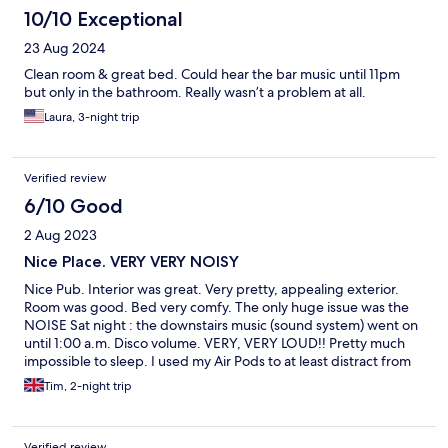
10/10 Exceptional
23 Aug 2024
Clean room & great bed. Could hear the bar music until 11pm
but only in the bathroom. Really wasn’t a problem at all.
Laura, 3-night trip
Verified review
6/10 Good
2 Aug 2023
Nice Place. VERY VERY NOISY
Nice Pub. Interior was great. Very pretty, appealing exterior.
Room was good. Bed very comfy. The only huge issue was the
NOISE Sat night : the downstairs music (sound system) went on
until 1:00 a.m. Disco volume. VERY, VERY LOUD!! Pretty much
impossible to sleep. I used my Air Pods to at least distract from
the thumping beat. Sun night : Music stopped at midnight.
Tim, 2-night trip
Seagulls are also a pain in the arse. Squawking late at night and
worse first thing in the morning. So, in summary, Looks nice.
Good room. But if you expect to sleep - think again : (
Verified review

◆ TASK REQUIREMENTS:
A bare number is the expected answer: the tally of lines in the records above holding "great".

◆ WORKED SOLUTION:
2